Malgré une annonce de rhume, Gerd Grochowski est vraiment un Gunther excellent: lui aussi sait prononcer le texte avec attention et subtilité, la voix a du volume et de la présence dans un rôle ingrat. Quant à Dale Duesing en Alberich, même si la voix est désormais un peu fatiguée, c’est lui qui fait preuve de la plus grande intelligence interprétative, et son intervention est saisissante en début de deuxième acte face à son fils Hagen “Schläfst du Hagen mein Sohn”. D’ailleurs c’est la scène musicalement la plus réussie car sans doute la mieux chantée. Les Nornes sont honnêtes, et les filles du Rhin bonnes: la scène avec Siegfried du début du troisième acte est avec la scène Hagen/Alberich la plus musicale, celle aussi où Rattle conduit l’orchestre, le fait chanter, et où l’on entend un son plein et charnu, et une vraie poésie. Très beau moment.

Comme on le voit, beaucoup de problèmes musicaux et une distribution à tout le moins inégale,  en aucun cas du niveau requis pour Salzbourg.
Quant à la mise en scène, s’il y a çà et là des moments intéressants des images fortes et de belles lumières, monologue final de Hagen au premier acte, scène Hagen/Alberich, scène du palais des Gibichungen avec une bonne utilisation de l’espace, et projections video impressionnantes dans la scène finale et notamment le Rhin, le reste n’a pas beaucoup d’idées ni d’intérêt. Les bonnes idées, on les a déjà vues ailleurs (Wotan réapparaissant à la fin, c’était déjà dans Kupfer à Bayreuth, le “peuple” autour du Rhin, puis tourné vers le public, c’était dans Chéreau). S’il n’y a pas vraiment de mauvaises idées (bon, le choeur des vassaux de Hagen en joueurs de golf et de chasseurs, cela fait sourire), il n’y a rien de notable, rien d’original,et surtout pas de vraie direction d’acteurs, pas de travail sur les relations entre les personnages, pas de  poésie, comme si Braunschweig n’y croyait pas.En fait, des quatre opéras, le plus séduisant reste l’Or du Rhin. Ce Götterdämmerung ne marquera ni les annales du Festival, ni celles du théâtre en général, même si l’entreprise aura marqué Aix en Provence, par son côté exceptionnel.
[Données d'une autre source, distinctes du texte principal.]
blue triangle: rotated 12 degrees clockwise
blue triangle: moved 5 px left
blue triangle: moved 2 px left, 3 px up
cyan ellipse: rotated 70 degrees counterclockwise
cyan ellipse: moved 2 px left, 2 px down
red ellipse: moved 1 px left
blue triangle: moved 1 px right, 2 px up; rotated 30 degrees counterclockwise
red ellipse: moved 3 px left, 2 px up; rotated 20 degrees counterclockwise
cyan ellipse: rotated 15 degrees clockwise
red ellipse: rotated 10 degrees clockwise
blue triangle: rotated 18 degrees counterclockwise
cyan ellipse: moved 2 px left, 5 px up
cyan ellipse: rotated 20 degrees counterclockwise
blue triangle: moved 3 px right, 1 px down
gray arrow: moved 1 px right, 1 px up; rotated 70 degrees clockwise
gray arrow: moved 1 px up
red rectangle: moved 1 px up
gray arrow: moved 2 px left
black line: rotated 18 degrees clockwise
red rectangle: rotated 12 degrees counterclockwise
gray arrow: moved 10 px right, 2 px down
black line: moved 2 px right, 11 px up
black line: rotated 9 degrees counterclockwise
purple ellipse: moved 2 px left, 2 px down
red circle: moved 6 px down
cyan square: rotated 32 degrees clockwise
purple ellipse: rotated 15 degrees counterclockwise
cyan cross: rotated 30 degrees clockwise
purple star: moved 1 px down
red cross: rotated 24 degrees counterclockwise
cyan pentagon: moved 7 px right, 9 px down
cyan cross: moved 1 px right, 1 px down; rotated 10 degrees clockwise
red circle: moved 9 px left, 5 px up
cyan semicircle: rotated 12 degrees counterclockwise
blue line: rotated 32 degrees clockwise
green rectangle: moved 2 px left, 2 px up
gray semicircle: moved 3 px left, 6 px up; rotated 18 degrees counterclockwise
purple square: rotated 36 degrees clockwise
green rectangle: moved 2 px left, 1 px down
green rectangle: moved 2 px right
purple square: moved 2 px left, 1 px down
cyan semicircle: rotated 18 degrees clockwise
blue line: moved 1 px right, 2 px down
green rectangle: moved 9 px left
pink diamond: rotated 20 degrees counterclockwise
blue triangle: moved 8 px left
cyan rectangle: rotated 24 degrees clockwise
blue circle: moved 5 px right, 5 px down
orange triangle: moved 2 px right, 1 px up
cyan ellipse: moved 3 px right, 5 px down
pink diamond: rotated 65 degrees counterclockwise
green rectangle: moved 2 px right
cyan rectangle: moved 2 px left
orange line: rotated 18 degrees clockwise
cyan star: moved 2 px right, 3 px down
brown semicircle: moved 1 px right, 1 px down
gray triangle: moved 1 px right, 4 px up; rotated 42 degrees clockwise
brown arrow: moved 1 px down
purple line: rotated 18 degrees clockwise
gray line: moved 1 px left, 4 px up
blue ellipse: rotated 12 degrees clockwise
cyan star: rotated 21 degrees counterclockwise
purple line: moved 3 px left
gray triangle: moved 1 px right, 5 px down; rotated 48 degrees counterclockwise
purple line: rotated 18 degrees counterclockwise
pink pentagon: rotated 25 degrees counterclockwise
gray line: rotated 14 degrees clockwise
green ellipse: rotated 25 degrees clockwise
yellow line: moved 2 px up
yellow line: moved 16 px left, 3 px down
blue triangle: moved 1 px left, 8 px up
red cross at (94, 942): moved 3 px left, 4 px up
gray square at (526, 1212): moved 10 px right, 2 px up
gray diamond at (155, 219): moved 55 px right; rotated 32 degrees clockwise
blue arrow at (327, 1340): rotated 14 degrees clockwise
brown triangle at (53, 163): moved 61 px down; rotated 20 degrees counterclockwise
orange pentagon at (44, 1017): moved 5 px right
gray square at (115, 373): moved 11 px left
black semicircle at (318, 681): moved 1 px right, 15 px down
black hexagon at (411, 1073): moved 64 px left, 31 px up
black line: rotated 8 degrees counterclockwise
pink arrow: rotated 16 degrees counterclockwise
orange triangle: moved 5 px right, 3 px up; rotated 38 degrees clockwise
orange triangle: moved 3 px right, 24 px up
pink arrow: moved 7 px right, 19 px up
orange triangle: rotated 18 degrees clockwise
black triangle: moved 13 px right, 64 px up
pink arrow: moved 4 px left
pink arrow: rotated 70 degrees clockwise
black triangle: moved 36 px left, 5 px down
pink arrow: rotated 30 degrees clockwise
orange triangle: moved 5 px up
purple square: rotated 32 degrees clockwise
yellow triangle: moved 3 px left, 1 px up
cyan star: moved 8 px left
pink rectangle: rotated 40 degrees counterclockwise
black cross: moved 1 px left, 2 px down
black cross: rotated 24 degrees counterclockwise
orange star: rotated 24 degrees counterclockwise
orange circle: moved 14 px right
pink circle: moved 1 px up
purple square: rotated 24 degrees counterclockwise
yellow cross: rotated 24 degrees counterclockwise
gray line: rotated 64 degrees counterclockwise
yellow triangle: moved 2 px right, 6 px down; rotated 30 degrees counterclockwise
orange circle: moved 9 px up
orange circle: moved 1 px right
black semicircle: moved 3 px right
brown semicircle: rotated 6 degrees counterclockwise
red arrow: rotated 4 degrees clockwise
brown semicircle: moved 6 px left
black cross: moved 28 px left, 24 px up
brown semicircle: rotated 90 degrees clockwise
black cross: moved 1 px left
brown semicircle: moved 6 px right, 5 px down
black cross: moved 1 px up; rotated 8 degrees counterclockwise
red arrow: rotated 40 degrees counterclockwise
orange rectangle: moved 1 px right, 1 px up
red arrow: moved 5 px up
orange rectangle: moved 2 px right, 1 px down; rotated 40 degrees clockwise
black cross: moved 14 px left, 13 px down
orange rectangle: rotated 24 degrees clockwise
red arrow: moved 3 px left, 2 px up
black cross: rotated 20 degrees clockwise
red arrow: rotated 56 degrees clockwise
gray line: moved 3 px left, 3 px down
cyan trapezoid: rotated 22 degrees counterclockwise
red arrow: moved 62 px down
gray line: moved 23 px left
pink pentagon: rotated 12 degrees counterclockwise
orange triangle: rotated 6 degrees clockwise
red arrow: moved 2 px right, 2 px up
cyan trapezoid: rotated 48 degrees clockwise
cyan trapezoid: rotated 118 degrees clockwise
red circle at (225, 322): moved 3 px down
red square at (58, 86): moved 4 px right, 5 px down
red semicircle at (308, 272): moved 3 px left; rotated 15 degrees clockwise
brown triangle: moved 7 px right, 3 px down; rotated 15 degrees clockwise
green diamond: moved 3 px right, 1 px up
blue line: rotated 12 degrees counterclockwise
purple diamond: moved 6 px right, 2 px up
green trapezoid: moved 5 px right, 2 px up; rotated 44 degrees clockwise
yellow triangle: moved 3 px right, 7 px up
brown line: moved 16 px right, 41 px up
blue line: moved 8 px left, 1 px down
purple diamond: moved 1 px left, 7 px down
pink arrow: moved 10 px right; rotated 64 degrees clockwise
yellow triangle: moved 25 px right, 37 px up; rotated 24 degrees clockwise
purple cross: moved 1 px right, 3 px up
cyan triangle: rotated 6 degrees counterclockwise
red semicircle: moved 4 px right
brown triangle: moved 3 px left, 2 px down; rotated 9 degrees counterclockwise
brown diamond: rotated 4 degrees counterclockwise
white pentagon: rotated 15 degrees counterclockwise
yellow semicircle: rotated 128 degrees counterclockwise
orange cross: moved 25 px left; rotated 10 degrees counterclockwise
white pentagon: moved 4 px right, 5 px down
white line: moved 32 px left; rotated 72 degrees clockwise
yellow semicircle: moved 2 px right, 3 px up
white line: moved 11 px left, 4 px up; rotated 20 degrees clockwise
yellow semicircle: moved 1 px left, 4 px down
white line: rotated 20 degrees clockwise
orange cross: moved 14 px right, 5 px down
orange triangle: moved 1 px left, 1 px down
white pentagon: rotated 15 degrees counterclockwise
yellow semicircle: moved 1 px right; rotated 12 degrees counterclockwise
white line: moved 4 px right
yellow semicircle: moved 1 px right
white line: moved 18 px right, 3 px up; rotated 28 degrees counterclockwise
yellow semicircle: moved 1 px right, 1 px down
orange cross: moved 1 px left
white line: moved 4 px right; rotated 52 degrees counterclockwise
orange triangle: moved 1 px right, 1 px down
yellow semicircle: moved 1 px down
Ici où l’exceptionnel devrait être l’ordinaire,cela aura été une production ni aboutie, ni vraiment inspirée, sans voix exceptionnelles et avec une mise en scène indifférente et plate.
050420101950.1270680627.jpgL’orchestre au complet est venu saluer le public à la fin du spectacle.

L’an prochain (voir le lien), Salomé, avec Emilie Magee (bof) et Stefan Herheim dans comme metteur en scène (mieux) dirigé par Rattle et Gustavo Dudamel comme chef invité dans un des concerts! On reviendra donc!